Stored data
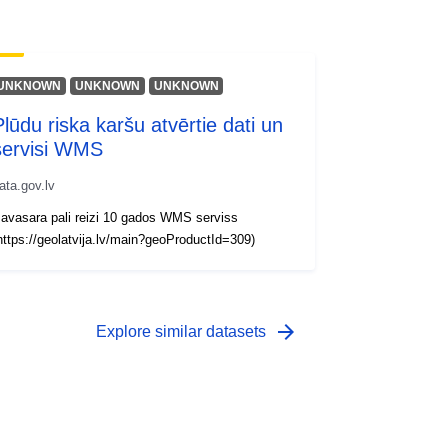
UNKNOWN
UNKNOWN
UNKNOWN
Plūdu riska karšu atvērtie dati un
servisi WMS
ata.gov.lv
avasara pali reizi 10 gados WMS serviss
https://geolatvija.lv/main?geoProductId=309)
arrow_forward
Explore similar datasets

Problem to work on
Repeat the preceding records exactly but drop the images.

Output
UNKNOWN
UNKNOWN
UNKNOWN
Plūdu riska karšu atvērtie dati un
servisi WMS
ata.gov.lv
avasara pali reizi 10 gados WMS serviss
https://geolatvija.lv/main?geoProductId=309)
arrow_forward
Explore similar datasets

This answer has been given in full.